The company this particular day was abuzz with a really exciting titbit. A new female worker from America had arrived to augment the local Anglican mission. Her name, appropriately enough, was Angela, and it appeared she was a far cry from the WC’s received ideas of a missionary, being young, blonde, and pretty to the point of downright seductiveness, according to several of the men who had seen her.
The women were inclined to be disapproving (due, perhaps, to some natural wifely anxieties) but the men loudly welcomed the newcomer and made a lot of heavy jokes about the salutary effect her advent was likely to have on the Company members’ religious observances. Bruce’s somewhat lubricious contribution was that the male members of the mission would obviously get first go and that oil company staff would have to wait in line after Sunday service.

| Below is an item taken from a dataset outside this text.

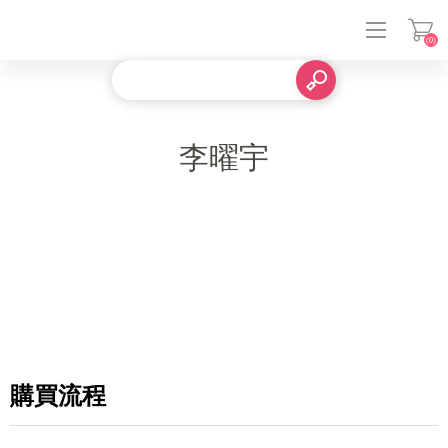
(0)
登入
李曜宇
購買流程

This was poorly received by the women, who nevertheless settled down happily to a bitch-in about the newcomer, which got sorely on Maggie’s nerves.
Turning to Joan, who was hovering on the
fringes gloomily downing her habitual pint of iced beer, Maggie muttered, ‘Can’t you stop them? Poor girl! We haven’t even set eyes on her and already her character’s in shreds.’
Joan, however, was low-spirited from boredom. ‘Can’t be bothered,’ she said shortly. ‘They’re your guests. You stop ’em.’
So Maggie elbowed Margaret aside for once.
‘Tell me,’ she asked innocently, into a lull while William refilled glasses, ‘has this Angela actually been caught in bed with any of our husbands yet?’ Joan snorted into her beer froth; otherwise the lull was startlingly prolonged. ‘Because if not,’ Maggie continued, ‘I wonder if we’re not overestimating their attractions. After all, if she sees herself as a bride of Christ, what on earth have we got to worry about?’
After they’d all gone home, Joan gave Maggie one of her great exuberant hugs.
‘Top marks! First class!’ she exclaimed delightedly. Bruce, on the other hand, accorded her neither hugs nor praise, but stalked off without a word — he considered she had broken the rules. Neither he nor Maggie could have dreamt what a radical change the much maligned Angela was to have on their lives.
CHAPTER FOURTEEN
Maggie had not realised the degree of Bruce’s attachment to the African continent. So far as she was aware, the Company’s writ would run just so long as they saw fit to keep Bruce in the tropics, and this did not generally exceed four or five years, due to the unwholesome climate. So she looked forward, almost without thought, to a return to Britain within the next year or so.